▸ **Task details**: Copy exactly the lines that run from the one containing "Your email address will not be published." through the end of the entries, both ends included.

▸ **Given records**:
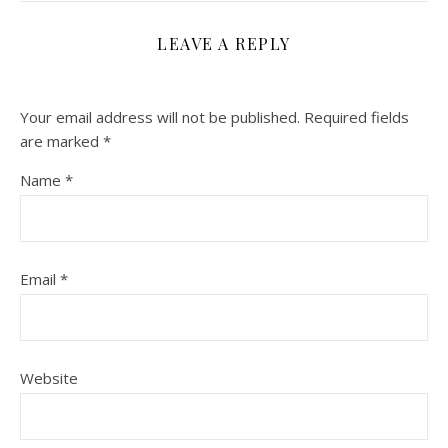
LEAVE A REPLY
Your email address will not be published.
Required fields
are marked
*
Name
*
Email
*
Website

▸ **Response to the exercise**:
Your email address will not be published.
Required fields
are marked
*
Name
*
Email
*
Website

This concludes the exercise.